[Supplied records — start]

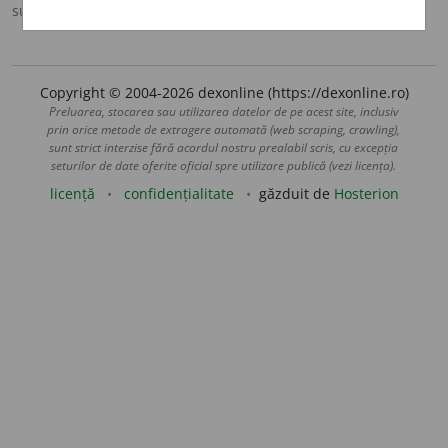
sursa:
DRAM (2011)
adăugată de
raduborza
acțiuni
Copyright © 2004-2026 dexonline (https://dexonline.ro)
Preluarea, stocarea sau utilizarea datelor de pe acest site, inclusiv
prin orice metode de extragere automată (web scraping, crawling),
sunt strict interzise fără acordul nostru prealabil scris, cu excepția
seturilor de date oferite oficial spre utilizare publică (vezi licența).
licență
confidențialitate
găzduit de
Hosterion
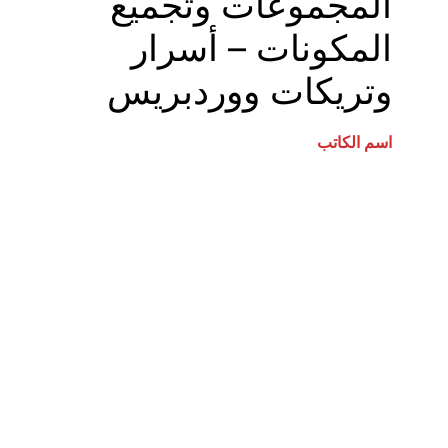
المجموعات وتجميع
المكونات – أسرار
وتريكات ووردبريس
اسم الكاتب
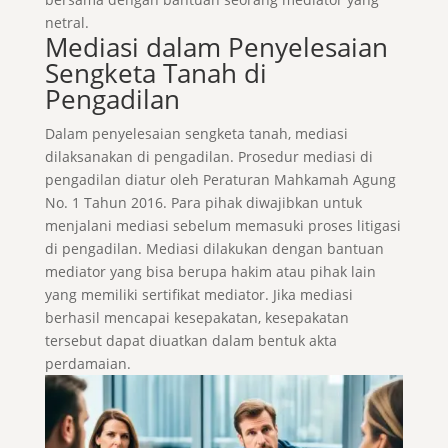
netral.
Mediasi dalam Penyelesaian
Sengketa Tanah di
Pengadilan
Dalam penyelesaian sengketa tanah, mediasi
dilaksanakan di pengadilan. Prosedur mediasi di
pengadilan diatur oleh Peraturan Mahkamah Agung
No. 1 Tahun 2016. Para pihak diwajibkan untuk
menjalani mediasi sebelum memasuki proses litigasi
di pengadilan. Mediasi dilakukan dengan bantuan
mediator yang bisa berupa hakim atau pihak lain
yang memiliki sertifikat mediator. Jika mediasi
berhasil mencapai kesepakatan, kesepakatan
tersebut dapat diuatkan dalam bentuk akta
perdamaian.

[Supplied records — finish]

▶ [About this exercise]
Beginning with the line containing "No. 1 Tahun 2016. Para pihak diwajibkan untuk" and ending with the last line of the listing above, return every line exactly and nothing else.

▶ [Problem solution]
No. 1 Tahun 2016. Para pihak diwajibkan untuk
menjalani mediasi sebelum memasuki proses litigasi
di pengadilan. Mediasi dilakukan dengan bantuan
mediator yang bisa berupa hakim atau pihak lain
yang memiliki sertifikat mediator. Jika mediasi
berhasil mencapai kesepakatan, kesepakatan
tersebut dapat diuatkan dalam bentuk akta
perdamaian.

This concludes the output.